ファンコミュニケーションの元祖──西城秀樹と郷ひろみ
戦前、童謡少女歌手のあどけない歌声とともに家庭へ進出したレコード文化は、その40〜50年後、テレビを通して子ども向け若者向けに声を届けるようになる。
戦後生まれのベビーブーム世代が、ハイティーンになり、もっとも人口の多い市場になっていた。そうなってはじめて、フォークソングや演歌ではなく、欧米文化を背負った若者向けの「アイドル」が日本に登場した。その走りのひとつが、グループ・サウンズブーム(GSブーム)であろう。
GSブーム真っ盛りに始まった『夜のヒットスタジオ』(フジテレビ系列、1968~90年)は、音楽を聴かせるだけでなく、歌手の人間性に焦点を当てたことで人気を博した。沢田研二も登場した。そしてこの番組から人気になったアイドルといえば、西城秀樹と郷ひろみだ。
『ちびまる子ちゃん』の「ヒデキ」として知っている方もいるかもしれない、西城秀樹。彼は、ペンライトやゴンドラ、クレーンといった、今のアイドルのコンサート演出の開拓者であることで知られている。ちなみにライブでペンライトが使われるようになったのは、彼の1974年のコンサートが最初なのだからペンライトの歴史は古い(1)。推しがいると私達は客席を光らせたくなるらしい。ほかにも客席とのコール&レスポンス、武道館や野外でのライブ開催など、まさにアイドルライブ文化の元祖。西城はファンが主体的にライトを持ってきたり、ファンに光を当てたり、声をかけあったりして、ファンもまたライブの主役であることを強調したのだった。
彼の代表曲『YOUNG MAN(Y.M.C.A.)』(1979年)の原曲は、アメリカの「ヴィレッジ・ピープル」というグループが歌った曲。ちなみに元々このグループは同性愛者であることをコンセプトにしていたため、悩める少年たちを励ます曲でもあった(が、日本に輸入する際、そのような文脈は脱臭されてしまう)。西城は、アメリカの曲から文脈を変え「快活な青年の応援歌」として日本に輸入した。

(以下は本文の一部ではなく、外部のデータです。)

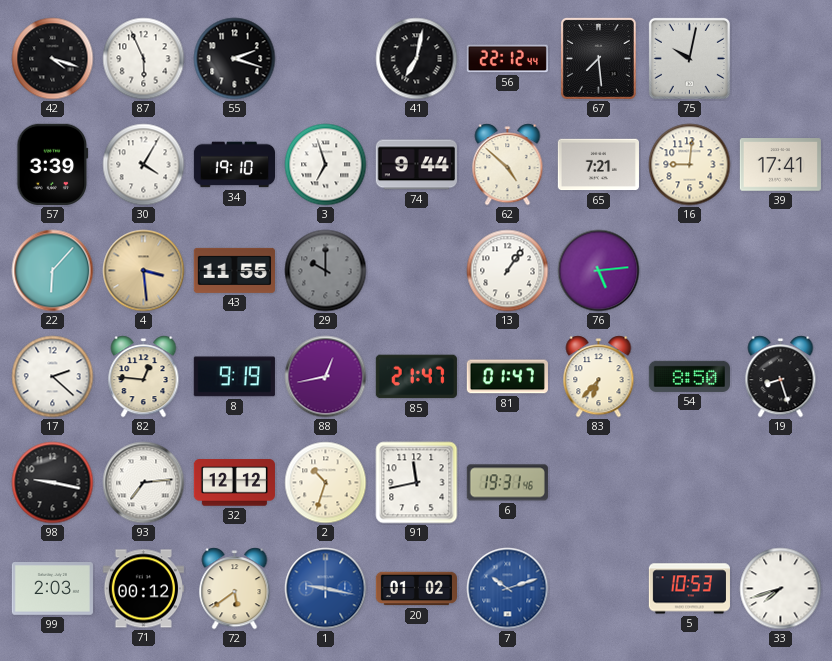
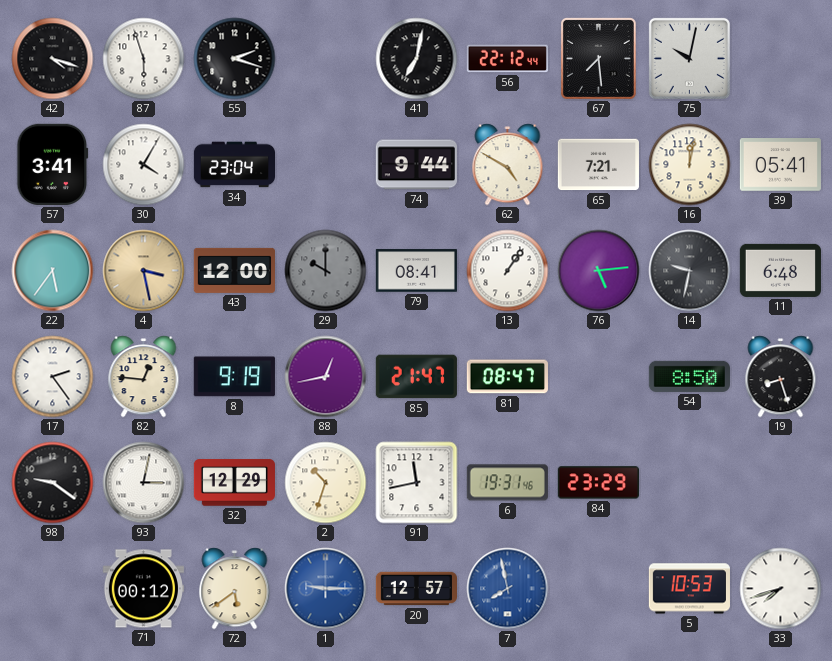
87: 5:56 -> 5:57
57: 3:39 -> 3:41
34: 19:10 -> 23:04
3: 6:57 -> none
62: 4:52 -> 4:50
16: 9:01 -> 12:02
39: 17:41 -> 05:41
22: 6:07 -> 5:36
4: 3:29 -> 3:28
43: 11:55 -> 12:00
79: none -> 08:41
14: none -> 9:32
11: none -> 6:48
17: 2:22 -> 2:24
81: 01:47 -> 08:47
83: 6:37 -> none
98: 9:17 -> 9:21
93: 7:14 -> 3:02
32: 12:12 -> 12:29
84: none -> 23:29
99: 2:03 -> none
1: 9:17 -> 9:15
20: 01:02 -> 12:57
7: 10:12 -> 7:58
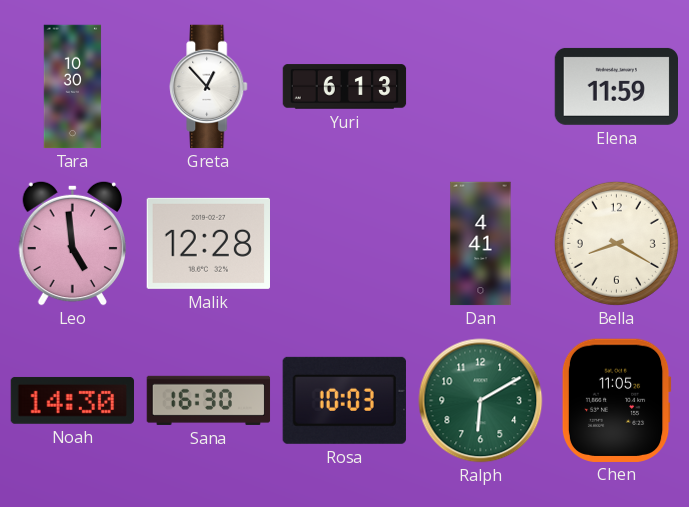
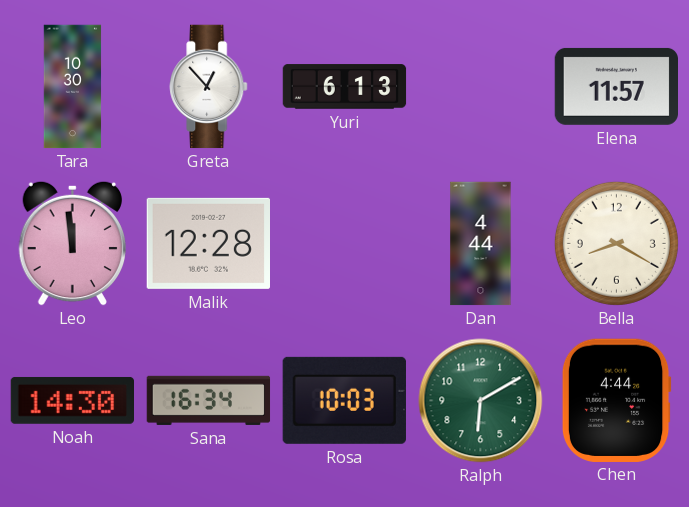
Elena: 11:59 -> 11:57
Leo: 4:59 -> 11:59
Dan: 4:41 -> 4:44
Sana: 16:30 -> 16:34
Chen: 11:05 -> 4:44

一方、郷ひろみもまたファンとのコミュニケーションを重視する歌手であった。彼の芸名の由来は、まだ芸名がつく前の新人のひろみ(本名・原武裕美)が舞台にあがるとファンから「ゴーゴーゴーゴー レッツゴーヒロミ」と歓声を浴びたことによる。つまりファンから応援された、という感覚を名前に残す――それはまるで親からはじめての発表会を応援される息子かのような振る舞いである。プロの歌手としてというよりも、アマチュアな歌手だったころに、舞台上でファンから「応援」される少年だったこと。それを刻んだ芸名を彼は生み出したのである。
演歌の五木ひろしや森進一が成熟した歌唱で人気を博していた当時、ファンから応援される西城や郷はむしろそのアマチュアな青年らしさを人気の理由としていく。そして彼らの人気を支えたのは、『夜のヒットスタジオ』のような「素顔」を見せるテレビ番組だった。
(1)宮入恭平『ライブカルチャーの教科書 音楽から読み解く現代社会』(青弓社、2019年)は「もっと西城が評価されるべき」と語る。